[[ Input data, beginning ]]

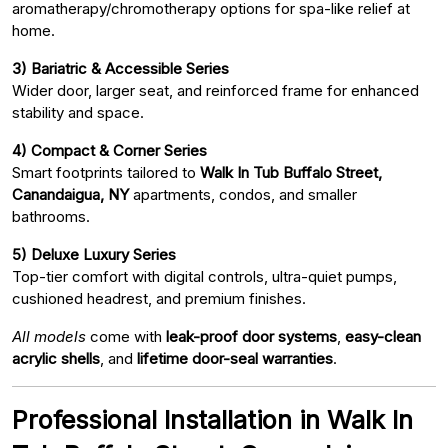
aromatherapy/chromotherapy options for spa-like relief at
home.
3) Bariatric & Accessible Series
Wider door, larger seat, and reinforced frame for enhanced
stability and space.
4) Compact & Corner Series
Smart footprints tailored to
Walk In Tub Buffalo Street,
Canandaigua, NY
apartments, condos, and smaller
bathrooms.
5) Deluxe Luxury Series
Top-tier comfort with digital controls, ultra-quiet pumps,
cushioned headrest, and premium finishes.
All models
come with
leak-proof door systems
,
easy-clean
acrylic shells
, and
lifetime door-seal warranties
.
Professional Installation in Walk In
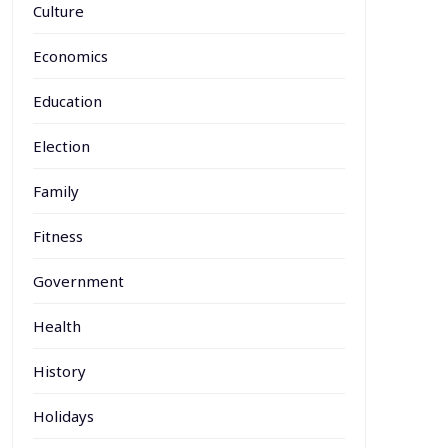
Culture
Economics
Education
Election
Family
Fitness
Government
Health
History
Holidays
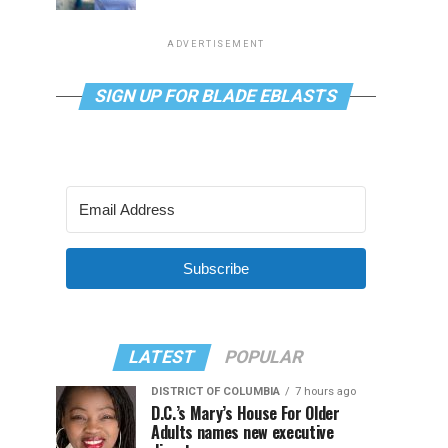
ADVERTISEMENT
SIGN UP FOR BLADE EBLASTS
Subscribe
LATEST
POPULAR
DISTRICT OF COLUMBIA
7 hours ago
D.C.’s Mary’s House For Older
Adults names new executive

[[ Input data, end ]]
[[ Input data, beginning ]]

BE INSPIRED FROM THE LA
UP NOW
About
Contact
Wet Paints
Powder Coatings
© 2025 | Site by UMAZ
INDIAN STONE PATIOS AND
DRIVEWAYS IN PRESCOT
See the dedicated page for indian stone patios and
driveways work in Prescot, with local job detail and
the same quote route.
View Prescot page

[[ Input data, end ]]
[[ Input data, beginning ]]

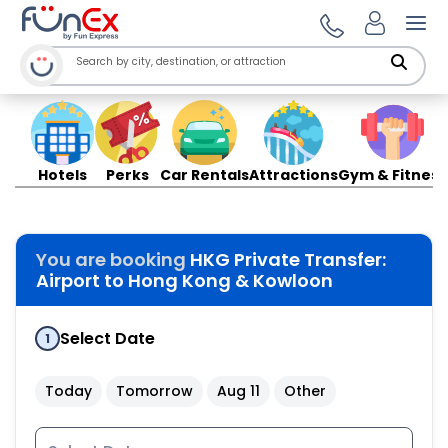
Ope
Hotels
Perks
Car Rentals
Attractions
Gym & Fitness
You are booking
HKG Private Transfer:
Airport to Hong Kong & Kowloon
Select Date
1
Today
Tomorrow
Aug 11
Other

[[ Input data, end ]]

**Work task:**
Return only the stretch of the material above from the line holding "Powder Coatings" through the line holding "View Prescot page", copied exactly.

**Result below:**
Powder Coatings
© 2025 | Site by UMAZ
INDIAN STONE PATIOS AND
DRIVEWAYS IN PRESCOT
See the dedicated page for indian stone patios and
driveways work in Prescot, with local job detail and
the same quote route.
View Prescot page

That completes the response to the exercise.